Sahi toplum içinde olmadığımız zamanlar da Hakan da ilk başlarda böyleydi. Sonra ben bağlanmaya başlayınca o uzaklaştıkça da uzaklaştı.

Aklımdaki düşüncelerden sıyrılıp uygulamaya girdim.

Yavaşça 469'un üzerine tıklayıp klavyeyi açtım.

77: öldün mü yahu sen? (15.29)

Telefonu kapayıp arka cebime koydum. Dünden beri bana hiç yazmamıştı.

Ama asıl endişe etmem gereken şey bana yazmaması değil, onun yazmadığını fark etmemdi.

Zaten çok geçmeden zil çalmış, sınıf boşalmıştı.

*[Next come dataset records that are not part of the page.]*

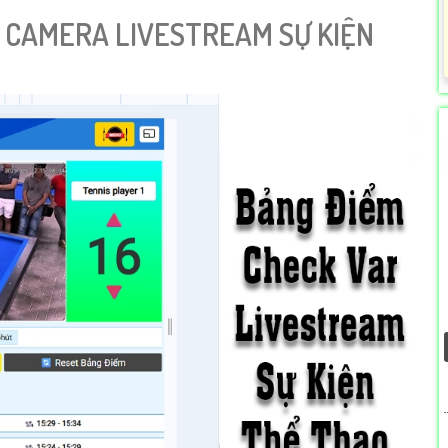
 CAMERA LIVESTREAM SỰ KIỆN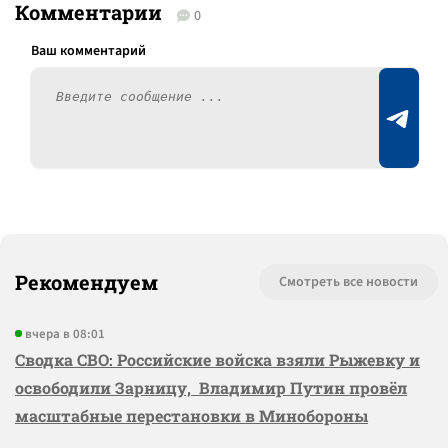
Комментарии
0
Рекомендуем
Смотреть все новости
вчера в 08:01
Сводка СВО: Российские войска взяли Рыжевку и
освободили Зарницу, Владимир Путин провёл
масштабные перестановки в Минобороны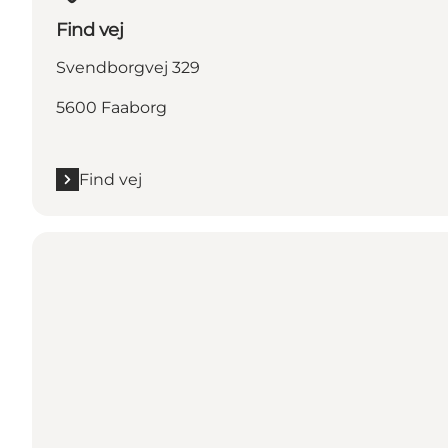
Find vej
Svendborgvej 329
5600 Faaborg
Find vej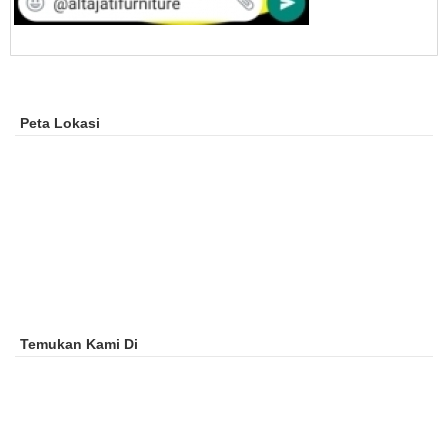
Peta Lokasi
Temukan Kami Di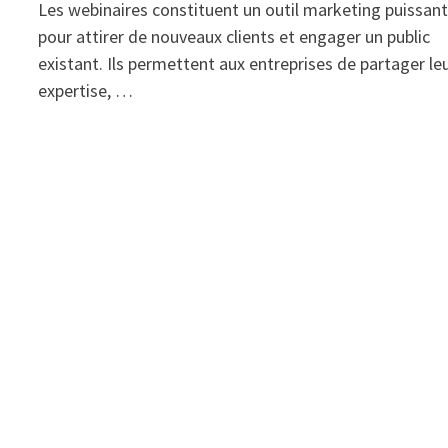
Les webinaires constituent un outil marketing puissan
pour attirer de nouveaux clients et engager un public
existant. Ils permettent aux entreprises de partager le
expertise, …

Sınıftan çıkmak için ayağı kalktığımda aşina olmadığım bir ses bana ulaştı.

-Saha! Saha dur.

Sesin geldiği yere, eline tutuşturduğu not defteriyle bana doğru yürüyen Baharla göz göze geldim.

-Bir şey mi lazımdı?

Fazla kilolarından olsa gerek ta bir kaç adımı bile kan ter içerisinde aşmıştı.

-Ya ödev kontrolü yapıyorum da. Sen yaptın mı?

-Bu görev senin değildi ki?

-Kızım kafan almıyor mu? Fırat bugün gelmedi yerine de ben geçtim. Yapmadıysan yapmadım de?

Aniden üzerime saldırınca sesimin tonlamasına hakim olamadım bir an.

-Gerizekalı mısın sen? Adam akıllı anlatsana!

Sözlerim kontrolüm dışında salınmıştı. Hakim olamadan yükseltiğim sesim yüzünden daha sınıftan çıkmamış olan hoca bile bakışlarını bana çevirince yediğim bokun büyüklüğünü gözler önüne serdi. 

Herhangi bir şey demeden çantamdaki kitabı ona uzattım. El çabukluğuyla bakıp defteri masama fırlattı. Gerçekten gerizekalıydı bu kız.

Sınıftan çıkmak için kapıya yöneldiğimde arkamda kuru bir öksürük sesi duydum.

-Saha!

Sesin geldiği yöne bakınca Necla Hocanın sesini duydum.

-Bir sonraki ders de böyle geliceksen hiç gelme.

Beklemediğim tepki içten içe beni utandırırken kolumu kaldırıp Bahar'ı işaret ettim.

-Ama hocam..!

-Burası dingonun ahırı değil kızım. Kendine gel. Terbiyesizliğin de bir sınırı var!

Tiz sesiyle sesini yükseltince hızla sırama gidip eşyalarımı topladım. Çantamı da alıp sınıftan çıkınca arkamdan kadının edepsiz diye söylendiğini duydum. Batsın dersin. Seninle mi uğraşacağım.

Bu saatte okuldan çıkmak istesem önümü tutup anneme haber verirlerdi.

Beden dersi olanların arasına karışsam daha iyidi.